Is it that hard to follow? The PF30 may squeak, at which point I need taps, and a T47 install tool... I'd also need tools for the bigger crank, like the Campy over-torque tool, which isn't cheap. Of course I could run a regular crank but then I'm back to just getting a BSA frame in the first place....


----------



## bikerjulio (Jan 19, 2010)

This article manages to damp down any expectation that retro threading of an existing PF30 frame will be a simple, or cheap, task. It additionally makes the point that manufacturers such as Praxis already have excellent solutions for Shimano/SRAM/Campy in a PF30 shell. T47 looks like a good solution for OEM Ti or Alloy frames using BB30 or BB386 evo cranksets. None of the carbon frame manufacturers seem interested in reintroducing alloy sleeves.



> Proponents of T47 are quick to point out that owners of problematic metal frames equipped with PF30 shells can be immediately retrofitted. By design, T47 threads can be cut directly into a PF30 shell with no additional changes – although actually doing so is easier said than done. And as any veteran shop mechanic will attest, there’s also no guarantee of success even if you do everything right.
> 
> One of t47's biggest obstacles may be that good solutions for creaky press-fit frames already exist. by threading the cups to each other, even persistently noisy frames can quiet down nicely: one of t47's biggest obstacles may be that good solutions for creaky press-fit frames already exist. by threading the cups to each other, even persistently noisy frames can quiet down nicely
> 
> ...


T47 vs press-fit bottom brackets - BikeRadar


----------



## 32and3cross (Feb 28, 2005)

I went with a Praxis system for my cross frame that came with PF30. It was easy to install (once I had the tools) and has been a set-and-forget solution.
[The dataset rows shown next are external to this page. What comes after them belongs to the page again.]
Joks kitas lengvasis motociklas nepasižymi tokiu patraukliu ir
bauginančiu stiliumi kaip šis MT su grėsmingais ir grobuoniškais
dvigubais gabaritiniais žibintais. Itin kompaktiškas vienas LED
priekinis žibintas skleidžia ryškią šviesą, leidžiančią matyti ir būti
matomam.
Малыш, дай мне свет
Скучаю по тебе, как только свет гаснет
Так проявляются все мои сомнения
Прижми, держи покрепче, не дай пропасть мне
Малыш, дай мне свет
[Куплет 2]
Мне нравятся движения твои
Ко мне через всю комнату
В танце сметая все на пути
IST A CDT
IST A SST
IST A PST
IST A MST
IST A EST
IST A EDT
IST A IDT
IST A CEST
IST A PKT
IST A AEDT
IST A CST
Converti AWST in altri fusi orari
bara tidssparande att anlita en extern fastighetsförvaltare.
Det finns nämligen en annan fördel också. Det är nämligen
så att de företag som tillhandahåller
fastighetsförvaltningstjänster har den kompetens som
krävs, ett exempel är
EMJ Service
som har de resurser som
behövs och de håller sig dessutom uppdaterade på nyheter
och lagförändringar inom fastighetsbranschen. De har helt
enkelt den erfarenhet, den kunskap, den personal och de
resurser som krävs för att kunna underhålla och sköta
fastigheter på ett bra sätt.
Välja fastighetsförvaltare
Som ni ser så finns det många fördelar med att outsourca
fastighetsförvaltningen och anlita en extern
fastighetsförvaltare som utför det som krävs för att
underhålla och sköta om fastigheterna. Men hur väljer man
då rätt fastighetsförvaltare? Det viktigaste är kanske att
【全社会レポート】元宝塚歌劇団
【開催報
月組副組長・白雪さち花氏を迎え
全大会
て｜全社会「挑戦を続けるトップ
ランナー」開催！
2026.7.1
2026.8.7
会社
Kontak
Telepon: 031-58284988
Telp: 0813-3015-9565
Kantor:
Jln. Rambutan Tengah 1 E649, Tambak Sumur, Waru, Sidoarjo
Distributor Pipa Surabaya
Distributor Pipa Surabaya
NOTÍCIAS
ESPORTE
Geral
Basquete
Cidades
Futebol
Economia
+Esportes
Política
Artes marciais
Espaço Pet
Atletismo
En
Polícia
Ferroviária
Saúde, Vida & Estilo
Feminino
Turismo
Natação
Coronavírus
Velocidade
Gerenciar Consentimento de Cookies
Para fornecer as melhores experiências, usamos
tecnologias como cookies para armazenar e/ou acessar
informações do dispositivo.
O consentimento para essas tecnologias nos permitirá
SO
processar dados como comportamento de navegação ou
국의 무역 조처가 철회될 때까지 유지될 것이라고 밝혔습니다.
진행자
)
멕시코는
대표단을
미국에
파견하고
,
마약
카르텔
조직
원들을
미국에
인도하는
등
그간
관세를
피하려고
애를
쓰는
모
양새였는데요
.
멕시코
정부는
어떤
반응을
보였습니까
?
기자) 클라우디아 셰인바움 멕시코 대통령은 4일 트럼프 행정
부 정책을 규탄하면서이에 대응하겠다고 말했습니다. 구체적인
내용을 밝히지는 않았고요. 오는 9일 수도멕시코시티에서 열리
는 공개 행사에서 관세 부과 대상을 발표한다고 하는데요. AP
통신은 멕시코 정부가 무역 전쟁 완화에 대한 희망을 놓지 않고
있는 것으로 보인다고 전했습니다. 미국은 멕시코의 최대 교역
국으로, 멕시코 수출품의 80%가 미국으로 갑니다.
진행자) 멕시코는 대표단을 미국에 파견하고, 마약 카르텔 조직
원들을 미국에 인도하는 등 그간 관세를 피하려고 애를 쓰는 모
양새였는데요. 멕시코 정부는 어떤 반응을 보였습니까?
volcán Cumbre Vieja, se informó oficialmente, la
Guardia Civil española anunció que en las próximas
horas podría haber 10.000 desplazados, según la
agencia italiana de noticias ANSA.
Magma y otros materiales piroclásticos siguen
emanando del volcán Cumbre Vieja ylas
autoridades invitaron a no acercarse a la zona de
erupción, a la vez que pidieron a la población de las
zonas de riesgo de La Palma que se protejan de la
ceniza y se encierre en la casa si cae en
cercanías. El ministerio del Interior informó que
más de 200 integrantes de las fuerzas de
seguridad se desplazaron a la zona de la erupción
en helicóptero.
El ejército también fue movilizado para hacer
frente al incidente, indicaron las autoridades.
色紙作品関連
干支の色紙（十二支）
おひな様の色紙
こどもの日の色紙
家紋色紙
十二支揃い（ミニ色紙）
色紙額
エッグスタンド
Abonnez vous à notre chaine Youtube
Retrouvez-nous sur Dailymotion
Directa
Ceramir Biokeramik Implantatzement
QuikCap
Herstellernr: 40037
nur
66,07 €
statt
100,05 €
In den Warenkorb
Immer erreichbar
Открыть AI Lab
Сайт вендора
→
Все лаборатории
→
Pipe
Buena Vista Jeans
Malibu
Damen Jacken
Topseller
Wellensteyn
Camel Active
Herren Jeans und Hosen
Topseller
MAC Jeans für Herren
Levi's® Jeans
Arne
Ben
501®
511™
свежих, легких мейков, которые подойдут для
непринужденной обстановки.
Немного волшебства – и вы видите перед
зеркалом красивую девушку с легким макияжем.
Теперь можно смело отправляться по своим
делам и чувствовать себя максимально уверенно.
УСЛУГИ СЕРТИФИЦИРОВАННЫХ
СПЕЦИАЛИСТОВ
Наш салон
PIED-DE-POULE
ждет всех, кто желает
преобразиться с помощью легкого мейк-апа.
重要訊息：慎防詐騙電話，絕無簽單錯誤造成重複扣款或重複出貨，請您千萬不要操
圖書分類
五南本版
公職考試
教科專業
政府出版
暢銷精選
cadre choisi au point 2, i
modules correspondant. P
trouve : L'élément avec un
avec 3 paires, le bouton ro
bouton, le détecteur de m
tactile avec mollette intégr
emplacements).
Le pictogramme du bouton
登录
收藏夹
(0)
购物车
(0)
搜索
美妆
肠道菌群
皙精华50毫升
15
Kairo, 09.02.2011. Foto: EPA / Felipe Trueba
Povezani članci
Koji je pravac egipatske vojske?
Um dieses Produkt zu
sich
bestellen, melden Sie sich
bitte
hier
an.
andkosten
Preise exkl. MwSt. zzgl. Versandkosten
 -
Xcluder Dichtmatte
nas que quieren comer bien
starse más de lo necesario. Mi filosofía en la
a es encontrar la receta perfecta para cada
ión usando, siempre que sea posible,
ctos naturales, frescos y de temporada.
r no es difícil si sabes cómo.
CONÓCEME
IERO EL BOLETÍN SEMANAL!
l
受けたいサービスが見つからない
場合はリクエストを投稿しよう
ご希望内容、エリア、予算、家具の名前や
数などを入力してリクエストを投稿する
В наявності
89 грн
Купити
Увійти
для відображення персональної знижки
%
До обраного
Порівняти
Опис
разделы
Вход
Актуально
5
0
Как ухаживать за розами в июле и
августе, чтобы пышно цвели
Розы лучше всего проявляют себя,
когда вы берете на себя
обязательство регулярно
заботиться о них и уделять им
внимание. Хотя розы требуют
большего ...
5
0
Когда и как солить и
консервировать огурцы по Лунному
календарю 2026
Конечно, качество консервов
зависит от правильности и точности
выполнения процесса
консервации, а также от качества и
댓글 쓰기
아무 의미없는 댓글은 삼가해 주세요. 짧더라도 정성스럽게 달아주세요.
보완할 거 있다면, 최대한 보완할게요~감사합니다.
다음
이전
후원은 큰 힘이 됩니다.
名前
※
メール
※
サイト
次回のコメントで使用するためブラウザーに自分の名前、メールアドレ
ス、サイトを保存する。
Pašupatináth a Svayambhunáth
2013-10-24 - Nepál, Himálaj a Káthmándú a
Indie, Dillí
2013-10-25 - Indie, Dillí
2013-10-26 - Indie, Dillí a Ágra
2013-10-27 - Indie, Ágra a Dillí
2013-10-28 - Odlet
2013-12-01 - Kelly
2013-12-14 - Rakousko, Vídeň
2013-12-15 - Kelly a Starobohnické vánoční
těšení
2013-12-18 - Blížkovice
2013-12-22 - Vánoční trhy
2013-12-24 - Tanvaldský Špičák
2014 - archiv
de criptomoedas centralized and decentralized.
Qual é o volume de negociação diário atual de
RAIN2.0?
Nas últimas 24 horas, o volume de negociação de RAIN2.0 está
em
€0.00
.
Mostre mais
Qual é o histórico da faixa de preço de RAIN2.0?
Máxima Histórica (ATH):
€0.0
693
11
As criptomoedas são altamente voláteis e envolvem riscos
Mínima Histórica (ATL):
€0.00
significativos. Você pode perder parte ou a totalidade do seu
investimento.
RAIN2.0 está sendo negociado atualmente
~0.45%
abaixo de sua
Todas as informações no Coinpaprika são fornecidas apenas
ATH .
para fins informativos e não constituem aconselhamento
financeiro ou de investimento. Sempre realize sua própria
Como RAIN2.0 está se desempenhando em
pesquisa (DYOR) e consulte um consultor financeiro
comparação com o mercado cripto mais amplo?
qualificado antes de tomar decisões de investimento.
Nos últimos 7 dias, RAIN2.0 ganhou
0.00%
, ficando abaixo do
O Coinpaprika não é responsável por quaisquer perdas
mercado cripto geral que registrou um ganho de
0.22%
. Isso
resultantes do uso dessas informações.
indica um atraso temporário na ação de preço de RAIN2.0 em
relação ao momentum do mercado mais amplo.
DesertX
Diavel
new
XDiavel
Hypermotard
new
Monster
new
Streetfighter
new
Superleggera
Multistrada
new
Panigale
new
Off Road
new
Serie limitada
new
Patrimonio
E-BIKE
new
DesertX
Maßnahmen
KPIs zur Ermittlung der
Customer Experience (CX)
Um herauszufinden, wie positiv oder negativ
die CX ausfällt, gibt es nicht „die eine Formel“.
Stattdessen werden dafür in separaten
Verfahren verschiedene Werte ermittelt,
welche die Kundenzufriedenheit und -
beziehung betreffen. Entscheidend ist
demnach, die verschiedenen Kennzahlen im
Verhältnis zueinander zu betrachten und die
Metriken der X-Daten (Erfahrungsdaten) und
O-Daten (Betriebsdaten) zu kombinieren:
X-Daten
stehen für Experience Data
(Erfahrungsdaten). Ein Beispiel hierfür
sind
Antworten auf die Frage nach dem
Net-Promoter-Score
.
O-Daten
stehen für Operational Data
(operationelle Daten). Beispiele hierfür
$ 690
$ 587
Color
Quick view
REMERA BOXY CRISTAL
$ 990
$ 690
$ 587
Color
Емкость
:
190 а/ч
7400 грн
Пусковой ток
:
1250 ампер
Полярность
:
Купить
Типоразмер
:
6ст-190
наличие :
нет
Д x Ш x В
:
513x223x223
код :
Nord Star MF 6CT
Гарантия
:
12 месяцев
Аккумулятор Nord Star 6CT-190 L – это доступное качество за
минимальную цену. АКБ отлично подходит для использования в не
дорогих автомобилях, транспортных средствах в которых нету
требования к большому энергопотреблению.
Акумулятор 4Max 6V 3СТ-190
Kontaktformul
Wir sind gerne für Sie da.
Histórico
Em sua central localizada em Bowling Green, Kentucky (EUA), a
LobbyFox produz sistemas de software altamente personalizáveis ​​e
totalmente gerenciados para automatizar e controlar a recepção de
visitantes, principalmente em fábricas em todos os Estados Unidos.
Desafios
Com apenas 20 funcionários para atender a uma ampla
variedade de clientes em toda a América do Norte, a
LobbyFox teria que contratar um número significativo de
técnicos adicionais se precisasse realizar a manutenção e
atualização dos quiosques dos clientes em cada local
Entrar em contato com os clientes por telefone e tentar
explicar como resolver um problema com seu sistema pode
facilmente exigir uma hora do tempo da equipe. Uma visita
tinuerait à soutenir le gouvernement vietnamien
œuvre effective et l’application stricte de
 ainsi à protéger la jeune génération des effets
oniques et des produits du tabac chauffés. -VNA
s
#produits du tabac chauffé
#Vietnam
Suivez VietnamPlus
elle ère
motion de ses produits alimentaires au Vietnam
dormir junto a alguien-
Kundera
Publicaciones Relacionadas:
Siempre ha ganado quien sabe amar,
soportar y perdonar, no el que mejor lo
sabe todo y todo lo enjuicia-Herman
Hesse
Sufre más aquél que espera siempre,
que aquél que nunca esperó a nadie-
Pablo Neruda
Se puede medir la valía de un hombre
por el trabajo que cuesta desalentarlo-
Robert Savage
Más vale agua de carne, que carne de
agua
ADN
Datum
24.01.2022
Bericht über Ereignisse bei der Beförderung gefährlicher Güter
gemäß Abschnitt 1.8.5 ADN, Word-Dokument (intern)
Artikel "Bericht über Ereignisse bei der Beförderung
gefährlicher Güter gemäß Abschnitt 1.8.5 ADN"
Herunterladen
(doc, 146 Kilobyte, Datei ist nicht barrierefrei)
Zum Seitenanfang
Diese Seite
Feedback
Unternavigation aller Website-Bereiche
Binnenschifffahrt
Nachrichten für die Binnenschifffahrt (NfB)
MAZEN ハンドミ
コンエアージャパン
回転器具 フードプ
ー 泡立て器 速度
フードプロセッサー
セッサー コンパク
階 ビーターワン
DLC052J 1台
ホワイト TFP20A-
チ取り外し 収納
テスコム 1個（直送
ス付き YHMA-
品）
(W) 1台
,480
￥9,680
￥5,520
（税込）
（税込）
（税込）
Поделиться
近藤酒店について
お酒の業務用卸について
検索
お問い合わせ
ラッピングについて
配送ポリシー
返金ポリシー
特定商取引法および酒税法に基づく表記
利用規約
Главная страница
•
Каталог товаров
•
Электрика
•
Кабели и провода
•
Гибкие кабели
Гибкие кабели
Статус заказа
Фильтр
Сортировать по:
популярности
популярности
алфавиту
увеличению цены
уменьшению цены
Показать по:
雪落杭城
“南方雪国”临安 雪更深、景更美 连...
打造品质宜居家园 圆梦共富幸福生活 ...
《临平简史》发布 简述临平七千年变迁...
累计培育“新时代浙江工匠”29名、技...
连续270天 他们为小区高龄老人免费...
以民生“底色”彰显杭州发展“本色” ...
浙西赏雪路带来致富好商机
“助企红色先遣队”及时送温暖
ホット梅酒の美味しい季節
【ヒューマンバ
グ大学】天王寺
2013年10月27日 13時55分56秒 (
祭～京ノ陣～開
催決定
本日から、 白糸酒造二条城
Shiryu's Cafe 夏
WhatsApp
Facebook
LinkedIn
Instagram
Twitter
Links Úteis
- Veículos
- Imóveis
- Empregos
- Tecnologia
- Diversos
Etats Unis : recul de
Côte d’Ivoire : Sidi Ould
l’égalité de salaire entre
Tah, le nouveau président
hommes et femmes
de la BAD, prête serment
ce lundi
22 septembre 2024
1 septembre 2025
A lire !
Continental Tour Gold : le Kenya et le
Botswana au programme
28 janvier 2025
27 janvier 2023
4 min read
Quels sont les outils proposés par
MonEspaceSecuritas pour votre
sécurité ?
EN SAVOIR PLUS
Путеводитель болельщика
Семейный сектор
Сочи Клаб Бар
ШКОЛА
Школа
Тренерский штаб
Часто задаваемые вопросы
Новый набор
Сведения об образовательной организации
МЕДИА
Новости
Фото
No creaking.


----------



## rcb78 (Jun 15, 2008)

I'm using the Torqtite BB from Enduro on my PF30 frame with a 386EVO crank and it works perfectly. Another friend is using the same setup with a BB30 crank on a steel PF30 frame, same thing, it works. On my road bike, I'm not even doing that much, I just installed the BB30 bearings the way I always do, and like all my other installs, it's quiet.
In my experience, it's rare to have a creaking BB when it's installed properly. The few that I've come across that continue to creak (actually only one in 4 years now, out of maybe a hundred or so) was resolved with a two part threaded BB like Praxis or Enduro.
I guess what I'm saying is I would never NOT buy a frame I wanted for something as simple as a BB format.


----------



## mikerp (Jul 24, 2011)

bikerjulio said:


> This article manages to damp down any expectation that retro threading of an existing PF30 frame will be a simple, or cheap, task. It additionally makes the point that manufacturers such as Praxis already have excellent solutions for Shimano/SRAM/Campy in a PF30 shell. T47 looks like a good solution for OEM Ti or Alloy frames using BB30 or BB386 evo cranksets. None of the carbon frame manufacturers seem interested in reintroducing alloy sleeves.
> 
> 
> 
> T47 vs press-fit bottom brackets - BikeRadar


+1 as usual.
While T47 looks like a good future option there are plenty of other options out there that will work just fine.


----------